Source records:
※ ※ ※
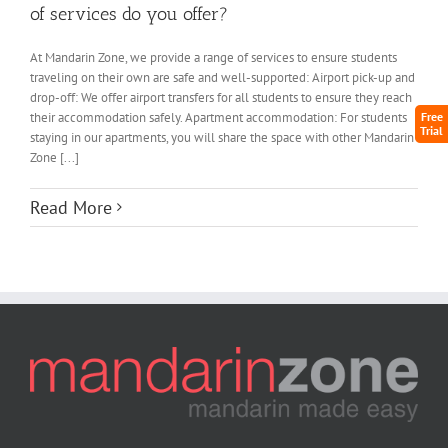
of services do you offer?
At Mandarin Zone, we provide a range of services to ensure students
traveling on their own are safe and well-supported: Airport pick-up and
drop-off: We offer airport transfers for all students to ensure they reach
their accommodation safely. Apartment accommodation: For students
Free
Trial
staying in our apartments, you will share the space with other Mandarin
Zone [...]
Read More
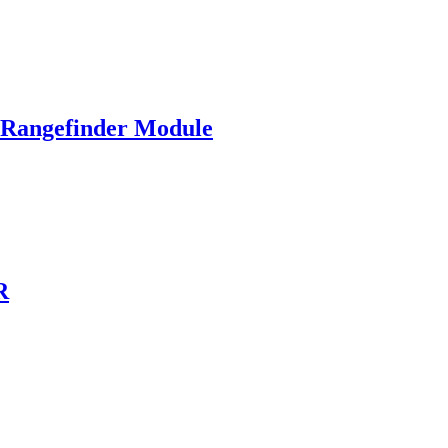
angefinder Module
R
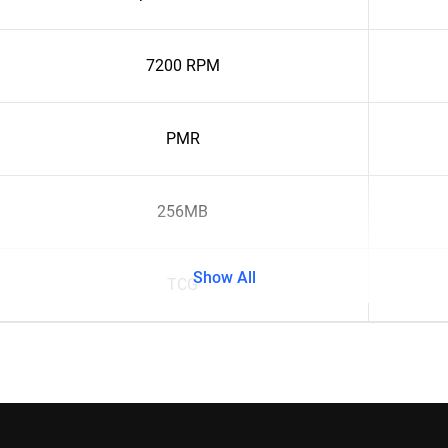
7200 RPM
PMR
256MB
Show All
TCG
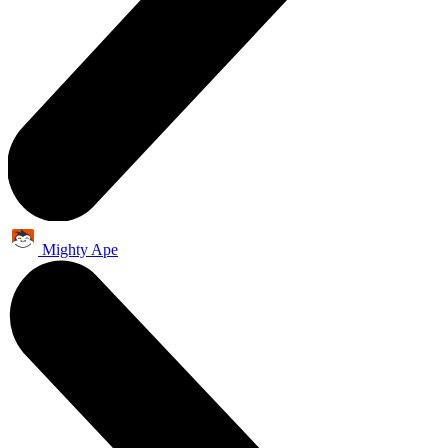
Mighty Ape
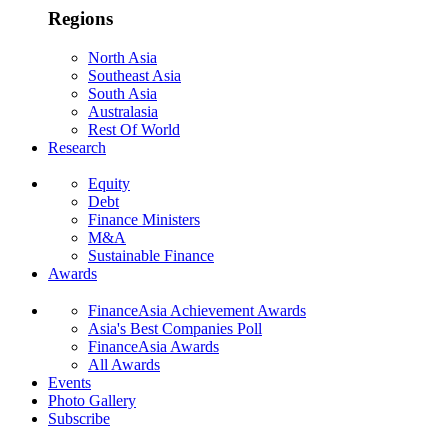
Regions
North Asia
Southeast Asia
South Asia
Australasia
Rest Of World
Research
Equity
Debt
Finance Ministers
M&A
Sustainable Finance
Awards
FinanceAsia Achievement Awards
Asia's Best Companies Poll
FinanceAsia Awards
All Awards
Events
Photo Gallery
Subscribe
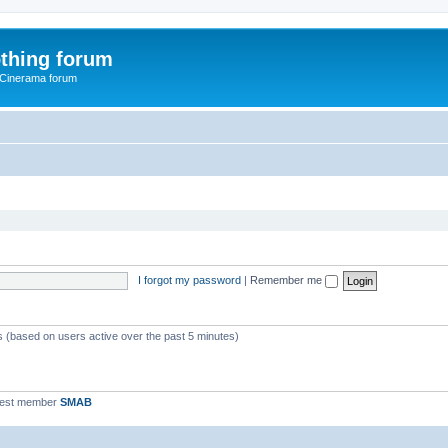
thing forum
 Cinerama forum
I forgot my password
|
Remember me
ts (based on users active over the past 5 minutes)
west member
SMAB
※ ※ ※
What lines in the data hold the word "their"? Return them.

**Task solution:**
traveling on their own are safe and well-supported: Airport pick-up and
their accommodation safely. Apartment accommodation: For students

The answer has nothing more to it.